How to select and store lemons

  • Lemons lose their vivid color and flavor as they age, so look for brightly colored, glossy-skinned fruit. Choose firm fruit that feels heavy — a sign they’re full of juice.
  • Avoid lemons that are very hard (unripe), and pass by those with soft spots, greenish skin or signs of shriveling.
  • Store your lemons in a plastic bag in the refrigerator for up to 2 weeks.
     

Tips for using lemons

  • Always wash your lemons thoroughly before using, even if you’re not using the peel.
  • Much of a lemon's flavor comes from the aromatic oil in its skin, which is why so many recipes call for grating (or zesting) the rind.
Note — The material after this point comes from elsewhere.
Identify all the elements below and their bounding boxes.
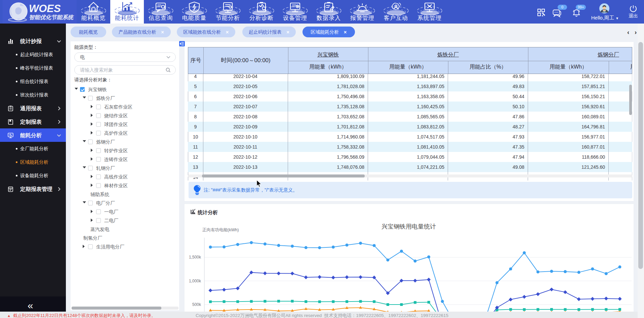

When zesting a lemon, or any other citrus fruit, remove only the colored part of the peel with a citrus zester or vegetable parer; the white membrane (pith) that lies just beneath the peel is very bitter. Alternately, you can remove the peel by grating with the fine side of a grater. It’s easier to zest or grate lemons before juicing them.
  • To get the most juice from your lemon, roll a room-temperature fruit on a counter, pressing firmly with your palm until it feels softened. This will loosen the juice from the flesh and give a greater yield. Cut the fruit in half crosswise, then squeeze, using your fingers to hold back the seeds.
  • If you aren't using the zest, you can save the lemon shells by freezing them in plastic bags. When you need zest at a later date, simply grate the frozen shells.